Pour lui ça veut dire beaucoup

Quand on vous dit GIF, vous pensez encore aux lolcat?

L'un des meilleurs gifs de 2015 selon un vote organisé par Giphy.

Ou aux gifs de réaction pour exprimer la joie, la colère, la déception ? Si les gifs ont en fait depuis longtemps dépassé ce stade, même si les plus populaires restent les plus «faciles», ils vont poursuivre leur maturation, estime Alex Chung. « Tout langage commence simplement, par l’apprentissage des mots simples, Hello, I, how are you, ça ne va pas bien loin. Les subtilités viennent ensuite. Comme aux débuts de la photo et du cinéma. Au début, on photographiait des choses simples, ce n’était en rien un moyen d’exprimer la condition humaine. Idem pour le cinéma, qui capturait ce qui se passait [l’arrivée d’un train…] avant que cela devienne une forme d’art, et que l’on puisse dire une infinité de choses dans un plan de cinq secondes. »

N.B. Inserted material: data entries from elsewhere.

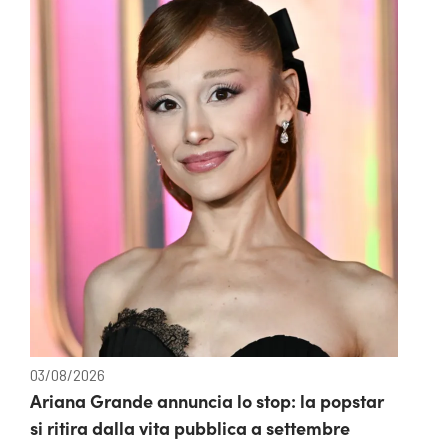
03/08/2026
Ariana Grande annuncia lo stop: la popstar
si ritira dalla vita pubblica a settembre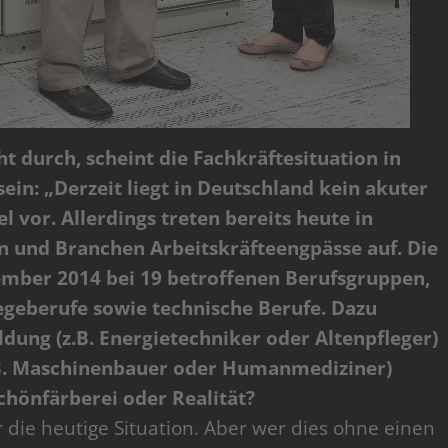
ht durch, scheint die Fachkräftesituation in
sein: „Derzeit liegt in Deutschland kein akuter
vor. Allerdings treten bereits heute in
n und Branchen Arbeitskräfteengpässe auf. Die
ember 2014 bei 19 betroffenen Berufsgruppen,
egeberufe sowie technische Berufe. Dazu
ldung (z.B. Energietechniker oder Altenpfleger)
.B. Maschinenbauer oder Humanmediziner)
chönfärberei oder Realität?
r die heutige Situation. Aber wer dies ohne einen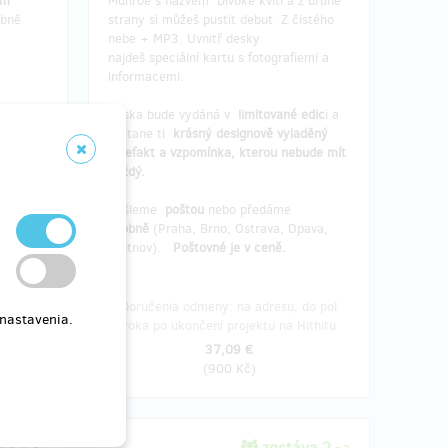
em
Munroe s názvem Divoké kvítí a z druhé
obně
strany si můžeš pustit debut Z čistého
nebe + MP3. Uvnitř desky
najdeš speciální kartu s fotografiemi a
informacemi.
Deska bude vydáná v
limitované edic
i a
zůstane ti
krásný designově vyladěný
artefakt a vzpomínka, kterou nebude mít
každý.
Pošleme
poštou
nebo předáme
osobně
(Praha, Brno, Ostrava, Opava,
Trutnov).
Poštovné je v ceně.
ka po
Doručenia odmeny: na adresu, do pol
 nastavenia.
tu
roka po ukončení projektu na Hithitu
37,09 €
(
900 Kč
)
va 4
zostáva 2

Il y a incontestablement une forme artistique liée aux gifs, explorée par de nombreux artistes, qu'ils travaillent sur l'animation ou l'ultraréalisme, comme le Français Micaël Reynaud, pour n’en citer qu’un

La pizza idéale pour ceux qui n'arrivent pas à choisir leur garniture. Par Micaël Reynaud.

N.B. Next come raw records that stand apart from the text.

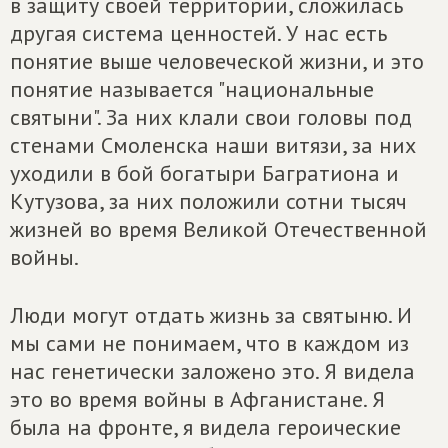
в защиту своей территории, сложилась
другая система ценностей. У нас есть
понятие выше человеческой жизни, и это
понятие называется "национальные
святыни". За них клали свои головы под
стенами Смоленска наши витязи, за них
уходили в бой богатыри Багратиона и
Кутузова, за них положили сотни тысяч
жизней во время Великой Отечественной
войны.
Люди могут отдать жизнь за святыню. И
мы сами не понимаем, что в каждом из
нас генетически заложено это. Я видела
это во время войны в Афганистане. Я
была на фронте, я видела героические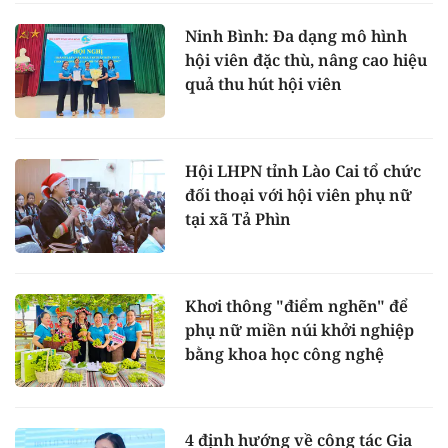
Ninh Bình: Đa dạng mô hình
hội viên đặc thù, nâng cao hiệu
quả thu hút hội viên
Hội LHPN tỉnh Lào Cai tổ chức
đối thoại với hội viên phụ nữ
tại xã Tả Phìn
Khơi thông "điểm nghẽn" để
phụ nữ miền núi khởi nghiệp
bằng khoa học công nghệ
4 định hướng về công tác Gia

… mais Alex Chung anticipe surtout l'amélioration de la valeur informative des gifs. Il prend l'exemple de celui d'Hillary Clinton enlevant, par ennui, les poussières de sa veste, pendant son audition devant la commission d’enquête sur l’attaque de Benghazi en Libye, en octobre dernier.

« Well this is just a tremendous GIF. #BenghaziCommittee pic.twitter.com/Bnpi6rcQ43 — Dan Zak (@MrDanZak) 22 Octobre 2015 »


Quatre petites secondes qu’aucune télé n’aurait montrées, mais immortalisées par un GIF pour la symbolique de l’image : une façon d’incarner l’indifférence avec laquelle Clinton avait accueilli les critiques des Républicains lors de cette audition. « Cet instant dit tout de son comportement. Vous pouvez écrire 1.000 mots, ou simplement montrer ce GIF, qui donne l’essence d’une émotion humaine. »

Le GIF avait été tweeté par Clinton elle-même six jours plus tard, lors du débat des primaires républicaines. Le New York Times le rappelait début janvier dans un article qui soulignait combien les gifs pourraient... changer cette présidentielle américaine. Même Alex Chung n'aurait osé en dire autant.